From the material below, reproduce exactly the stretch of lines that begins with the line holding "Barre de fixation" and ends with the line holding "главата ни се …", skipping the pictures.

┄┄┄┄┄┄┄┄┄┄

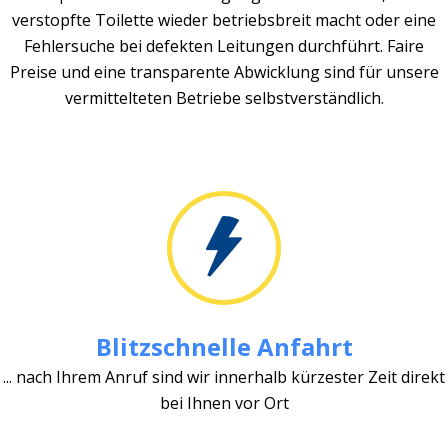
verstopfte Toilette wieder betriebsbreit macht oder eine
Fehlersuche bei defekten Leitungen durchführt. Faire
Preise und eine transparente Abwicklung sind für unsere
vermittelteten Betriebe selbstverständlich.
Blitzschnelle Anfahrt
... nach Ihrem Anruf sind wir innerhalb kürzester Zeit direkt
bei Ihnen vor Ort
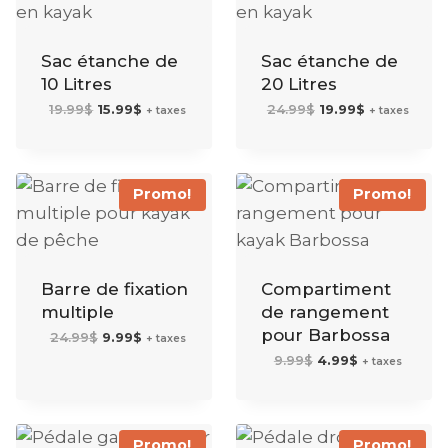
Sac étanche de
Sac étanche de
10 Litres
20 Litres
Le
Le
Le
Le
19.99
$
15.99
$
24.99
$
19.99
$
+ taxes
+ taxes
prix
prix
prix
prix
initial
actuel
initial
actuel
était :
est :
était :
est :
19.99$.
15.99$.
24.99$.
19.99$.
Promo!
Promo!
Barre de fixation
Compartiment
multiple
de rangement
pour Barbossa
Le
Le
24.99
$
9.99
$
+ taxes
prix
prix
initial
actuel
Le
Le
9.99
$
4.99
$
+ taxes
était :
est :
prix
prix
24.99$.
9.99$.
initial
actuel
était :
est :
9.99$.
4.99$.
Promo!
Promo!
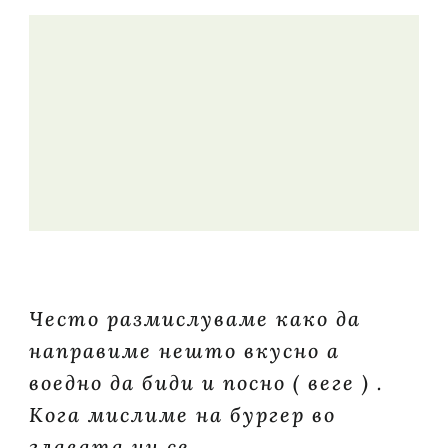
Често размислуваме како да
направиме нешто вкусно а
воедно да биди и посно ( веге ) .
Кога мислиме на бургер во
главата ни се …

┄┄┄┄┄┄┄┄┄┄

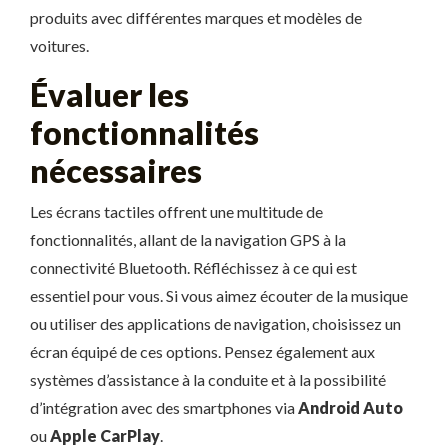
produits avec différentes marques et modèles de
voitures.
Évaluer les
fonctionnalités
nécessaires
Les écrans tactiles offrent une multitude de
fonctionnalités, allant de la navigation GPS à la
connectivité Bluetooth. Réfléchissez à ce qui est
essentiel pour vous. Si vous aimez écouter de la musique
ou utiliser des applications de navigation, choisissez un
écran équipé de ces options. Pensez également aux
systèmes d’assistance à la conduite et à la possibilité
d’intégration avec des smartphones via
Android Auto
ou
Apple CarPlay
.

┄┄┄┄┄┄┄┄┄┄

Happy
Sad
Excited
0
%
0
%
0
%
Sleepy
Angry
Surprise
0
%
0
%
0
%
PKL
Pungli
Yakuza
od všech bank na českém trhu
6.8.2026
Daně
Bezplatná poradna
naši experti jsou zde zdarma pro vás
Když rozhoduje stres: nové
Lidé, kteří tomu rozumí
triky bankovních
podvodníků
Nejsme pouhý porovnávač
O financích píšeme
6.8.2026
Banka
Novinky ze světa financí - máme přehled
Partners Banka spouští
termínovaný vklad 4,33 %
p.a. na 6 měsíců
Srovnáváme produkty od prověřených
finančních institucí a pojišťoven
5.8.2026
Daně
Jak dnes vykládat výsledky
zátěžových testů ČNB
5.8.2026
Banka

┄┄┄┄┄┄┄┄┄┄

• _Solution for this task_
Barre de fixation
Compartiment
multiple
de rangement
pour Barbossa
Le
Le
24.99
$
9.99
$
+ taxes
prix
prix
initial
actuel
Le
Le
9.99
$
4.99
$
+ taxes
était :
est :
prix
prix
24.99$.
9.99$.
initial
actuel
était :
est :
9.99$.
4.99$.
Promo!
Promo!
Често размислуваме како да
направиме нешто вкусно а
воедно да биди и посно ( веге ) .
Кога мислиме на бургер во
главата ни се …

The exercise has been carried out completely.